* _Records for this task_
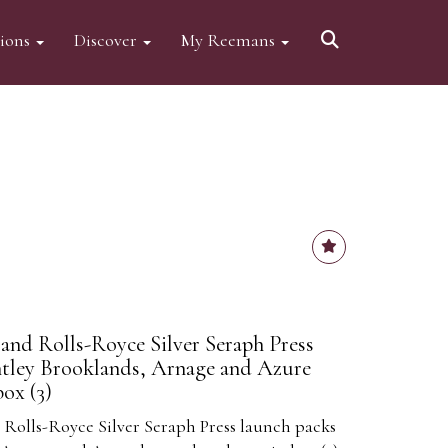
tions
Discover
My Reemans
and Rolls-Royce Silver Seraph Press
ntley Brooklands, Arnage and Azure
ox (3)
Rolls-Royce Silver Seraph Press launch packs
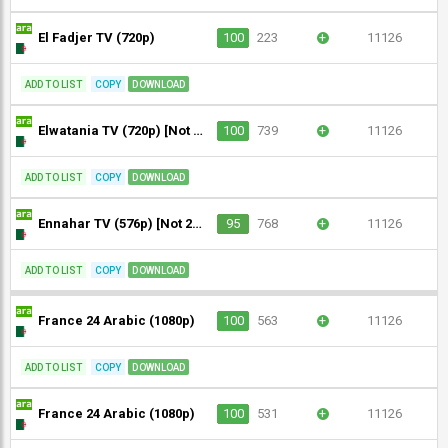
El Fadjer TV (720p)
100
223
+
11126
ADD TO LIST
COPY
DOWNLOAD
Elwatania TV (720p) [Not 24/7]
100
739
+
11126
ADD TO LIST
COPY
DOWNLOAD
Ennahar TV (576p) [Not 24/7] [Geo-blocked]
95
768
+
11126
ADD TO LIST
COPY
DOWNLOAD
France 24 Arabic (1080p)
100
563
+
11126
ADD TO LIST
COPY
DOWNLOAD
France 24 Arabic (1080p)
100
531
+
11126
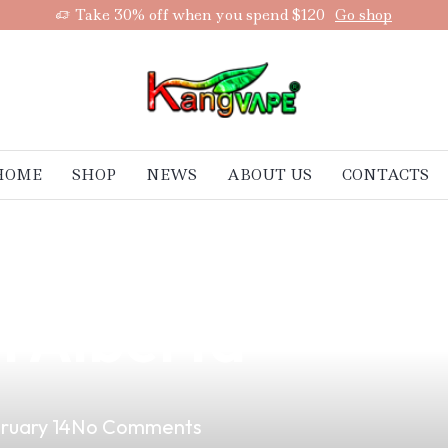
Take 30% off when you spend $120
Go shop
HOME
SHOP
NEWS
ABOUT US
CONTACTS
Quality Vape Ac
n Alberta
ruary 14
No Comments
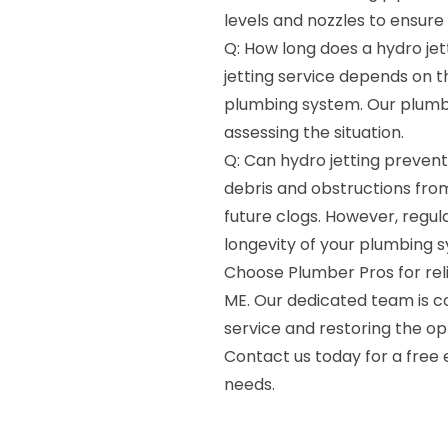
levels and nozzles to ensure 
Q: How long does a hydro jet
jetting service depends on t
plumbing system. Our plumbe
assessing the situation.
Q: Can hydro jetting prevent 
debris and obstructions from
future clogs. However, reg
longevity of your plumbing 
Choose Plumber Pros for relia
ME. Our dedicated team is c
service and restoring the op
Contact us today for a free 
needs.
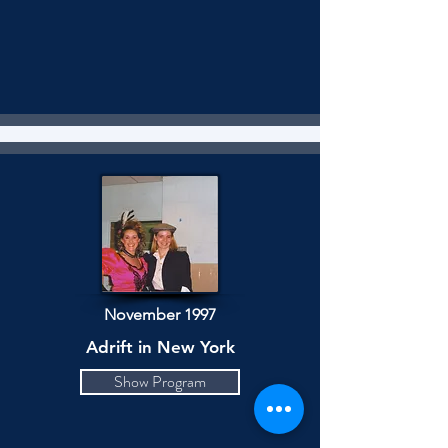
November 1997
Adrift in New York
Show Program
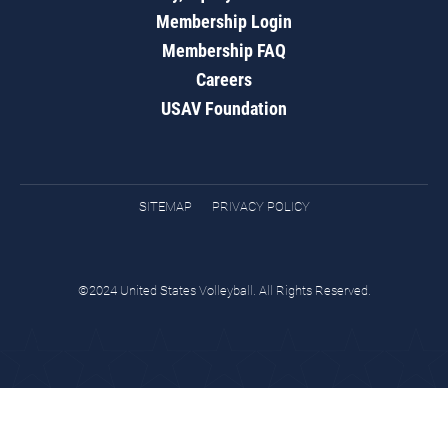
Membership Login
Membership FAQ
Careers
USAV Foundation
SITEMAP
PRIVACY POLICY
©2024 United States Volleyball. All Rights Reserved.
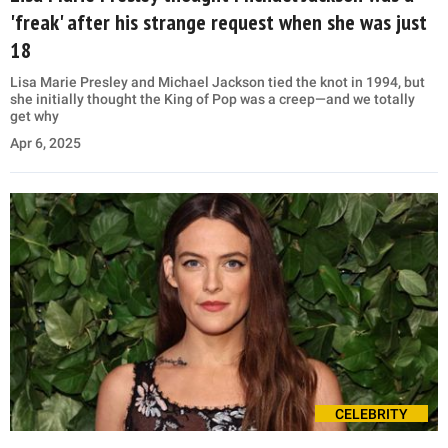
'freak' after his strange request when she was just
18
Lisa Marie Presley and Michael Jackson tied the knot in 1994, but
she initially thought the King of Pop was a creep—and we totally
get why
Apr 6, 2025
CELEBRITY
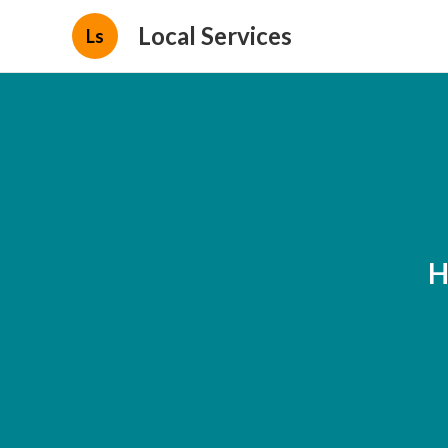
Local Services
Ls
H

* * *

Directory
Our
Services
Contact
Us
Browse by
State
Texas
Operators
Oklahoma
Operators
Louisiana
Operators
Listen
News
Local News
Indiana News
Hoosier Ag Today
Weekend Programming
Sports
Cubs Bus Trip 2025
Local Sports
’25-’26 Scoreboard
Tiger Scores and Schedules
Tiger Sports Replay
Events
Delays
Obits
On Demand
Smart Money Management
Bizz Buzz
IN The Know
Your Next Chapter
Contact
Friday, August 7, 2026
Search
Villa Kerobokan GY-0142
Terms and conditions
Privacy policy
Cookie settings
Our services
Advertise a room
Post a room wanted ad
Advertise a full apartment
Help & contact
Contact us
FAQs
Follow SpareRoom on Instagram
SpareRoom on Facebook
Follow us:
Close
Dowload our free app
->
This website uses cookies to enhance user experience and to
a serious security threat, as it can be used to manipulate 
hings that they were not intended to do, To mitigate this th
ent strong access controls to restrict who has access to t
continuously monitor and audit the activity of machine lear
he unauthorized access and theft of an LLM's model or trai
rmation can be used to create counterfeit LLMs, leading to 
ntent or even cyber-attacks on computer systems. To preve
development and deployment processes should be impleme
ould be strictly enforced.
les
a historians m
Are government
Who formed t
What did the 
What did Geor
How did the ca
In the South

* _About this exercise_
In the records above, find the line with "Membership FAQ" and the line with "Lisa Marie Presley", then restate word for word only those two lines and all lines between, omitting pictures.

* _Exercise output_
Membership FAQ
Careers
USAV Foundation
SITEMAP
PRIVACY POLICY
©2024 United States Volleyball. All Rights Reserved.
'freak' after his strange request when she was just
18
Lisa Marie Presley and Michael Jackson tied the knot in 1994, but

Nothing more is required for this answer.